According to Southern California Public Radio (SCPR), one of the children with firsthand experience in a Chinese language immersion school is 5 year-old Gemma Gomez. While initially concerned that Gemma would fall behind if not experiencing school in her native tongue, Gemma’s academic progress and success in the Mandarin language soon put her parents at ease.

Research suggests that other students at immersion schools have had similar success. According to the Center for Advanced Research on Language Acquisition,

“English proficient immersion students are capable of achieving as well as, and in some cases better than, non-immersion peers on standardized measures of reading and math.

This finding applies to students from a range of socioeconomic and ethnic backgrounds, as well as diverse cognitive and linguistic abilities. Moreover, academic achievement on tests administered in English occurs regardless of the second language being learned. In other words, whether learning through alphabetic languages (Spanish, Hawaiian, French, etc.) or character-based languages (Mandarin, Japanese, Cantonese), English-proficient students will keep pace academically with peers in English-medium programs.”

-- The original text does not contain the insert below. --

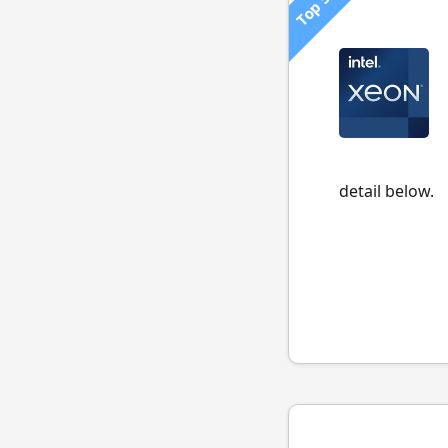
Top 500
detail below.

In some cases, it seems that students in language immersion programs may actually do better than their peers in non-immersion schools. Take, for example, two immersion schools in Intellectual Takeout’s backyard: Yinghua Academy (Minneapolis, MN) and the Twin Cities German Immersion Charter School (St. Paul, MN). Students at both language immersion schools score in the 80th and 90th percentile for reading and math, while their counterparts in the Minneapolis and St. Paul district schools are unable to top the 50th percentile in either subject area.

 

Would it be wise to pursue more language immersion schools in the U.S.?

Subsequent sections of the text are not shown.